It is easy for academics to dismiss Owen Wister's The Virginian. Characterized as the progenitor of the formula western, a cursory examination of Wister's text reveals a "legacy of conquest" that many New Western historians abhor. Glorifying an Anglo-Saxon masculinity that [End Page 753] is powered by ignoring and dominating the other, The Virginian is often read only as a text that establishes the familiar conventions of a genre; as the collection of essays in Reading The Virginian in the New West demonstrates, the novel invites critical attention addressing its complexity and depth.
The most prevailing theme in the collection reveals The Virginian as a work with a "multiplicity of meanings," not "a coherent, harmoniously unified text" (126). And while editors Melody Graulich and Stephen Tatum have chosen a wide range of essays, each seeks to complicate Wister's text and demonstrate how its historical portrayal has limited a more thorough critical evaluation. Early readings correctly identified Wister's preoccupation with creating a hypermasculine hero, but essays like Stephen Tatum's "Pictures (Facing) Words" and William R. Handley's "Wister's Omniscience and Omissions" demonstrate how gender is a performed and fluid negotiation, one in which masculinity is both celebrated and critiqued. For example, Tatum reads the illustrations in the original version of The Virginian as texts that both support and contradict Wister's words; moreover, Tatum's discovery of the author's approval of the drawings shows how Wister was often unsure of his intentions. Handley further illustrates this uncertainty, arguing that Wister created an ending that he found "unsatisfying" (39) in order to present his audience with a national plot he felt was needed.

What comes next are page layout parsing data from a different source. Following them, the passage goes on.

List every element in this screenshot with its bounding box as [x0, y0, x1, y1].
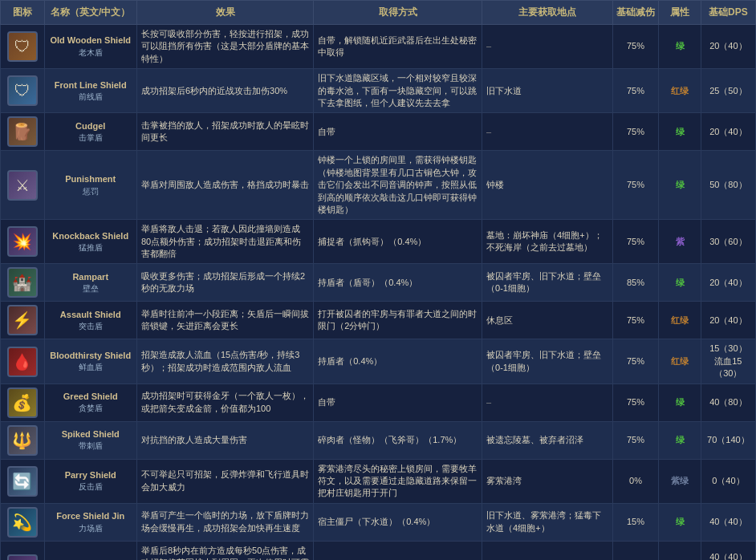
shield-name-en: Spiked Shield [49, 428, 132, 440]
shield-location: 钟楼 [482, 151, 613, 220]
shield-name-en: Parry Shield [49, 469, 132, 481]
shield-obtain: 旧下水道隐藏区域，一个相对较窄且较深的毒水池，下面有一块隐藏空间，可以跳下去拿图… [314, 69, 482, 113]
shield-effect: 举盾可产生一个临时的力场，放下盾牌时力场会缓慢再生，成功招架会加快再生速度 [136, 503, 313, 541]
shield-base-dps: 20（40） [701, 264, 755, 302]
shield-icon: 🔱 [7, 425, 38, 456]
shield-base-dmg: 75% [612, 25, 659, 69]
shield-name-en: Punishment [49, 173, 132, 185]
shield-name-cn: 贪婪盾 [49, 403, 132, 414]
shield-name-cn: 惩罚 [49, 186, 132, 197]
shield-base-dps: 30（60） [701, 220, 755, 264]
shield-effect: 成功招架后6秒内的近战攻击加伤30% [136, 69, 313, 113]
shield-icon: 🩸 [7, 347, 38, 377]
shield-icon: ⚡ [7, 554, 38, 560]
shield-icon: ⚔ [7, 170, 38, 201]
shield-base-dmg: 15% [612, 503, 659, 541]
shield-attr: 绿 [659, 113, 701, 151]
shield-base-dps: 20（40） [701, 25, 755, 69]
shield-icon: 🏰 [7, 267, 38, 298]
shield-location: – [482, 113, 613, 151]
shield-name-en: Rampart [49, 271, 132, 283]
shield-name-en: Front Line Shield [49, 79, 132, 91]
shield-effect: 吸收更多伤害；成功招架后形成一个持续2秒的无敌力场 [136, 264, 313, 302]
shield-location: – [482, 383, 613, 421]
shield-base-dmg: 85% [612, 264, 659, 302]
shield-base-dmg: 75% [612, 421, 659, 459]
shield-attr: 紫 [659, 541, 701, 560]
shield-base-dmg: 75% [612, 113, 659, 151]
shield-icon: 💫 [7, 507, 38, 538]
shield-effect: 对抗挡的敌人造成大量伤害 [136, 421, 313, 459]
shield-attr: 紫绿 [659, 459, 701, 503]
shield-name-cn: 壁垒 [49, 283, 132, 294]
shield-name-cn: 突击盾 [49, 321, 132, 332]
shield-location: 被囚者牢房、旧下水道；壁垒（0-1细胞） [482, 264, 613, 302]
shield-obtain: 守卫者（绳僵剑圣）（100%） [314, 541, 482, 560]
table-row: 🔄Parry Shield反击盾不可举起只可招架，反弹炸弹和飞行道具时会加大威力… [1, 459, 756, 503]
shield-icon-cell: 💥 [1, 220, 45, 264]
shield-attr: 绿 [659, 151, 701, 220]
header-effect: 效果 [136, 1, 313, 25]
shield-name-en: Assault Shield [49, 309, 132, 321]
shield-base-dps: 40（80） [701, 383, 755, 421]
shield-base-dps: 25（50） [701, 69, 755, 113]
shield-icon-cell: 🏰 [1, 264, 45, 302]
shield-obtain: 捕捉者（抓钩哥）（0.4%） [314, 220, 482, 264]
shield-name-en: Force Shield Jin [49, 510, 132, 522]
shield-name-cell: Knockback Shield猛推盾 [44, 220, 136, 264]
shield-effect: 举盾将敌人击退；若敌人因此撞墙则造成80点额外伤害；成功招架时击退距离和伤害都翻… [136, 220, 313, 264]
table-row: 🪵Cudgel击掌盾击掌被挡的敌人，招架成功时敌人的晕眩时间更长自带–75%绿2… [1, 113, 756, 151]
shield-icon-cell: 🩸 [1, 339, 45, 383]
table-row: 🛡Old Wooden Shield老木盾长按可吸收部分伤害，轻按进行招架，成功… [1, 25, 756, 69]
header-name: 名称（英文/中文） [44, 1, 136, 25]
shield-name-cn: 反击盾 [49, 481, 132, 493]
shield-effect: 举盾后8秒内在前方造成每秒50点伤害，成功招架将范围扩大到周围，再次使用时可震掌… [136, 541, 313, 560]
shield-name-cell: Thunder Shield雷盾（巨人触发） [44, 541, 136, 560]
shield-base-dmg: 75% [612, 220, 659, 264]
shield-location: 被遗忘陵墓、被弃者沼泽 [482, 421, 613, 459]
header-icon: 图标 [1, 1, 45, 25]
shield-attr: 绿 [659, 383, 701, 421]
shield-base-dmg: 75% [612, 302, 659, 339]
shield-icon-cell: 🔱 [1, 421, 45, 459]
shield-name-cell: Old Wooden Shield老木盾 [44, 25, 136, 69]
shield-name-cn: 力场盾 [49, 523, 132, 534]
shield-effect: 招架造成敌人流血（15点伤害/秒，持续3秒）；招架成功时造成范围内敌人流血 [136, 339, 313, 383]
header-obtain: 取得方式 [314, 1, 482, 25]
header-attr: 属性 [659, 1, 701, 25]
shield-name-cell: Parry Shield反击盾 [44, 459, 136, 503]
shield-name-cell: Assault Shield突击盾 [44, 302, 136, 339]
shield-obtain: 钟楼一个上锁的房间里，需获得钟楼钥匙（钟楼地图背景里有几口古铜色大钟，攻击它们会… [314, 151, 482, 220]
shield-effect: 长按可吸收部分伤害，轻按进行招架，成功可以阻挡所有伤害（这是大部分盾牌的基本特性… [136, 25, 313, 69]
shield-attr: 绿 [659, 503, 701, 541]
shield-attr: 红绿 [659, 69, 701, 113]
shield-location: 墓地：崩坏神庙（4细胞+）；不死海岸（之前去过墓地） [482, 220, 613, 264]
table-row: 🔱Spiked Shield带刺盾对抗挡的敌人造成大量伤害碎肉者（怪物）（飞斧哥… [1, 421, 756, 459]
shield-location: 旧下水道 [482, 69, 613, 113]
shield-icon-cell: ⚡ [1, 541, 45, 560]
table-row: ⚔Punishment惩罚举盾对周围敌人造成伤害，格挡成功时暴击钟楼一个上锁的房… [1, 151, 756, 220]
shield-effect: 不可举起只可招架，反弹炸弹和飞行道具时会加大威力 [136, 459, 313, 503]
table-row: ⚡Thunder Shield雷盾（巨人触发）举盾后8秒内在前方造成每秒50点伤… [1, 541, 756, 560]
shield-name-cn: 前线盾 [49, 91, 132, 103]
shield-obtain: 打开被囚者的牢房与有罪者大道之间的时限门（2分钟门） [314, 302, 482, 339]
shield-name-cell: Spiked Shield带刺盾 [44, 421, 136, 459]
shield-obtain: 持盾者（0.4%） [314, 339, 482, 383]
shield-name-cell: Force Shield Jin力场盾 [44, 503, 136, 541]
table-row: 💰Greed Shield贪婪盾成功招架时可获得金牙（一个敌人一枚），或把箭矢变… [1, 383, 756, 421]
shield-base-dps: 40（40） [701, 503, 755, 541]
shield-base-dmg: 75% [612, 69, 659, 113]
shield-name-cell: Punishment惩罚 [44, 151, 136, 220]
shield-base-dmg: 0% [612, 459, 659, 503]
shield-name-en: Old Wooden Shield [49, 34, 132, 47]
shield-icon: 🔄 [7, 466, 38, 497]
shield-effect: 举盾对周围敌人造成伤害，格挡成功时暴击 [136, 151, 313, 220]
shield-name-cell: Rampart壁垒 [44, 264, 136, 302]
shield-base-dps: 0（40） [701, 459, 755, 503]
shield-base-dmg: 75% [612, 383, 659, 421]
shield-base-dmg: 75% [612, 339, 659, 383]
shield-effect: 举盾时往前冲一小段距离；矢盾后一瞬间拔箭锁键，矢进距离会更长 [136, 302, 313, 339]
shield-location: 休息区 [482, 302, 613, 339]
shield-base-dmg: 75% [612, 151, 659, 220]
shield-attr: 绿 [659, 25, 701, 69]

The multiplicity of meanings in Wister's text allow for the essays in this collection to derive competing conclusions. Nowhere is this more apparent than in Louis Owens's and Jennifer S. Tuttle's essays; both discuss the relationship between Native Americans and The Virginian, but while Owens's essay compares the absence of the indigenous population in the text with the historical erasure of that population, Tuttle contends that Wister's protagonist is marked by the traits and qualities of Native Americans. These markings are Wister's attempt, Tuttle claims, to give the nation's racial majority a claim to an indigenous masculinity that will ensure the survival of white manhood.
While both Owens and Tuttle provide historical analysis in their essays, Gary Scharnhorst's "Wister and The Great Railway Strike of 1894" is one of the most compelling examples of the marriage between history and Wister's work. Scharnhorst contradicts earlier critics who have labeled The Virginian as apolitical or neutral, claiming instead how the novel "relates to a specific historical context and simultaneously stages an ideologically loaded version of that history" (113). As do the other contributors, Scharnhorst demonstrates how the text can support multiple interpretations; his essay provides one, but allows and hopes for many more. [End Page 754]
Rather than providing a traditional reading of The Virginian, the collection of essays in Reading The Virginian in the New West reveals a text replete with meaning, a fertile ground for competing analyses. One cannot pass a day without finding The Virginian's legacy in American popular culture, and while that legacy often focuses on the traditional elements of the western genre, Graulich and Tatum's collection allows for the possibility of continued critical evaluations of this text and all western writings.